Em 15 de novembro, Silva Jardim se encontrava em Minas Gerais, a pedido do barão Homem de Mello, estudando a vida de Tiradentes e só tomou conhecimento da Proclamação da República alguns dias depois. Rapidamente foi de Minas para o Rio de Janeiro, acreditando obter um espaço na composição do governo, mas descobriu da pior maneira que havia sido posto de lado, tomando “chá de cadeira” em vários gabinetes.
Autoexílio em Paris
Desiludido, irritado, o santista decidiu deixar o Brasil para residir e estudar em Paris, França, ingressando na Sorbonne (Universidade de Paris). Na verdade, Jardim impusera a si mesmo um exílio. Na capital francesa, Jardim conheceu e solidificou uma boa amizade com Joaquim Carneiro de Mendonça, um mineiro de Paracatu que trabalhava para a embaixada brasileira em Londres. No recesso do meio do ano, período em que teria dias de folga, decidiu convidar o colega para empreender uma viagem à Itália. Quando chegou a Nápoles, decidiu conhecer o famoso Monte Vesúvio, o seu espelho em forma geológica. Era uma quarta-feira, e o tempo não parecia ruim. Por outro lado, os últimos registros de abalos sísmicos colocaram a população do entorno em estado de alerta. Mas nem isso demovera o intrépido de Silva Jardim de encarar a aventura. E essa decisão foi sua ruína.

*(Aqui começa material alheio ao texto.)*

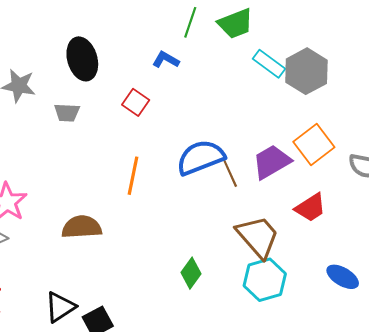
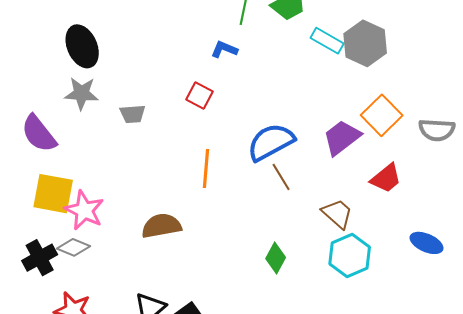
black ellipse: (82, 59) -> (82, 46), moved
brown line: (230, 173) -> (281, 177), moved
brown trapezoid: (258, 237) -> (337, 214), size x0.7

Já na borda da temível cratera, um abalo mais forte abriu uma rachadura no solo. Jardim e Mendonça foram tragados, mas o segundo teve a presença de espírito de agarrar-se rapidamente à uma rocha e ficou por alguns segundos suspenso, com a cabeça e as pernas apoiadas em cada uma das paredes da fenda. O guia italiano conseguiu ajudar Mendonça, com muita dificuldade. Quando colocou o “turista” a salvo, percebeu que o santista havia desaparecido em meio à lava, no fundo da cratera. Os dois, então, temendo o pior, partiram de volta a Nápoles, e contaram ao mundo como testemunharam o fim de um homem que viveu a vida inteira fervente como o fogo.
* Antônio Silva Jardim é o símbolo santista da causa republicana, sempre celebrado no 15 de novembro, desde o final do século 19.